● What the task asks:
Print, word for word, the line containing "Cố định bên" and all lines beneath it to the end of the entries below. Pictures do not belong in the copy.
--- Task material Enclosed Below ---
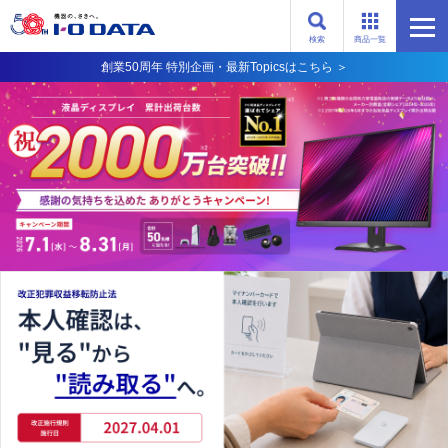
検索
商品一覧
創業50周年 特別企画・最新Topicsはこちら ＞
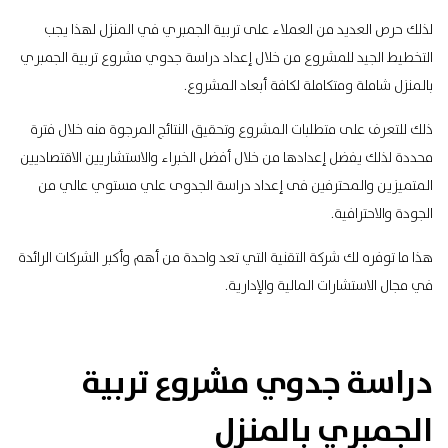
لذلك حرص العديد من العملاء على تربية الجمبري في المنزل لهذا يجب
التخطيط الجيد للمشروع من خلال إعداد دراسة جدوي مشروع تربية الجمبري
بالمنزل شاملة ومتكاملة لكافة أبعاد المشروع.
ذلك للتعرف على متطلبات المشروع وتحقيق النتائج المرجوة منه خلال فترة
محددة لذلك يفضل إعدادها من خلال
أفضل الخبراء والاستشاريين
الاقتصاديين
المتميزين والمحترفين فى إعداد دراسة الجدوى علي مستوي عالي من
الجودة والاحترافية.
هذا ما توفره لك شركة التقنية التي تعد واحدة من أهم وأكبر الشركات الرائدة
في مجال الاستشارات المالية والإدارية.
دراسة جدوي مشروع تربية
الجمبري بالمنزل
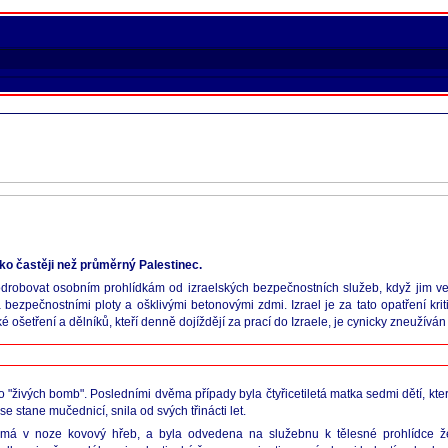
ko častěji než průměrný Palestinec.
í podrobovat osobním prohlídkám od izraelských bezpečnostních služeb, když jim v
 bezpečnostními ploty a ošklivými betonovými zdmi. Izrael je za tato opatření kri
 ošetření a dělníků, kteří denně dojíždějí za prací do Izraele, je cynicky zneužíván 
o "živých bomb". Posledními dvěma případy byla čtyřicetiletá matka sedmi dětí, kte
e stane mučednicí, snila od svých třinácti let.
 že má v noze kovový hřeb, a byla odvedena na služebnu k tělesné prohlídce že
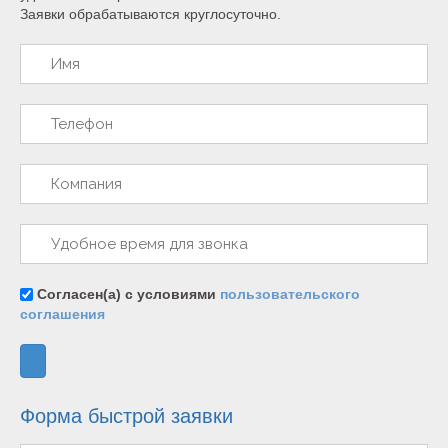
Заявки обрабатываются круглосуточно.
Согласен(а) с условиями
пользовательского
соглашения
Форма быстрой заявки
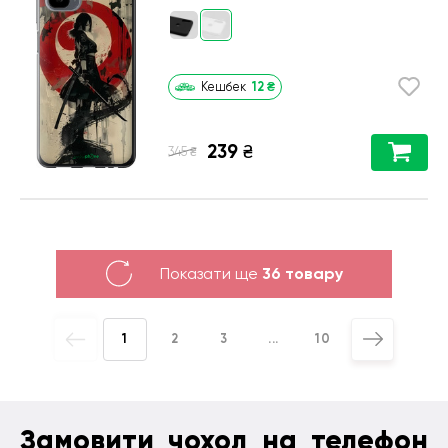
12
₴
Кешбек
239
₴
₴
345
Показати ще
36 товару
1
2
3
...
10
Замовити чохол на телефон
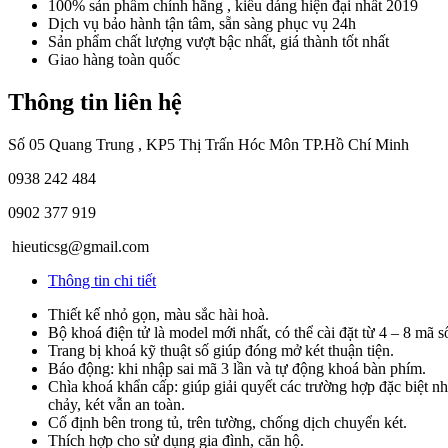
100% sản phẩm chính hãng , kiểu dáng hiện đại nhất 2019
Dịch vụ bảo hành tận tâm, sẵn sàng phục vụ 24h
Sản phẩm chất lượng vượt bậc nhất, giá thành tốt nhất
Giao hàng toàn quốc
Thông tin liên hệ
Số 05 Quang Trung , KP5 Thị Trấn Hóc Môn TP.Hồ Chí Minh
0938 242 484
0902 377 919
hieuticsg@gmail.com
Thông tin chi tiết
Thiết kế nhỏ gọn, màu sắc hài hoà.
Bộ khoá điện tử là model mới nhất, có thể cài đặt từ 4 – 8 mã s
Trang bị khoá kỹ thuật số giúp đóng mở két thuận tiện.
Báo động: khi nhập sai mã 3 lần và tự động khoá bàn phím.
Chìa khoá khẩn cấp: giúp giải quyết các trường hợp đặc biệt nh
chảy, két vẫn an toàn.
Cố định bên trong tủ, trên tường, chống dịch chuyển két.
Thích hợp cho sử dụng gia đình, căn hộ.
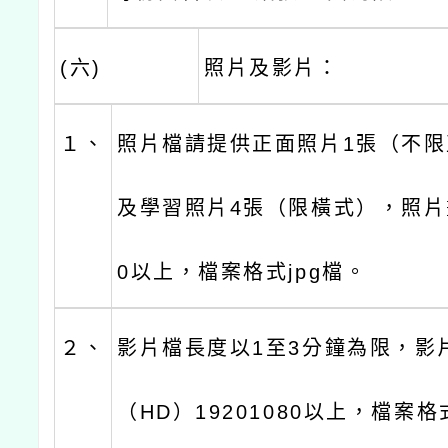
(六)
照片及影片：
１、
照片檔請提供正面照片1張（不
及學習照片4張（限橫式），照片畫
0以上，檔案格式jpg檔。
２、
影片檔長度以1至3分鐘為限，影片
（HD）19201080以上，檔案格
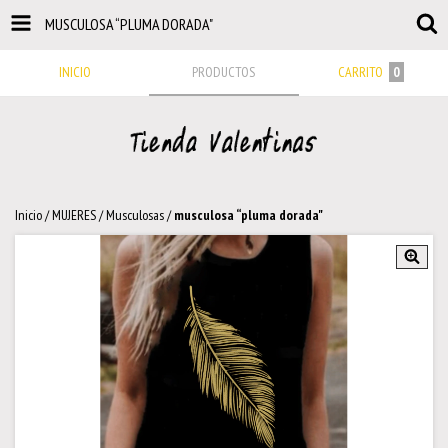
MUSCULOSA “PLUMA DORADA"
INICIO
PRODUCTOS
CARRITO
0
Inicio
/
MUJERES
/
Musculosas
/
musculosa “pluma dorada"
--- End of Enclosed Task material ---
● Response:
Cố định bên trong tủ, trên tường, chống dịch chuyển két.
Thích hợp cho sử dụng gia đình, căn hộ.
(六)
照片及影片：
１、
照片檔請提供正面照片1張（不
及學習照片4張（限橫式），照片畫
0以上，檔案格式jpg檔。
２、
影片檔長度以1至3分鐘為限，影片
（HD）19201080以上，檔案格
MUSCULOSA “PLUMA DORADA"
INICIO
PRODUCTOS
CARRITO
0
Inicio
/
MUJERES
/
Musculosas
/
musculosa “pluma dorada"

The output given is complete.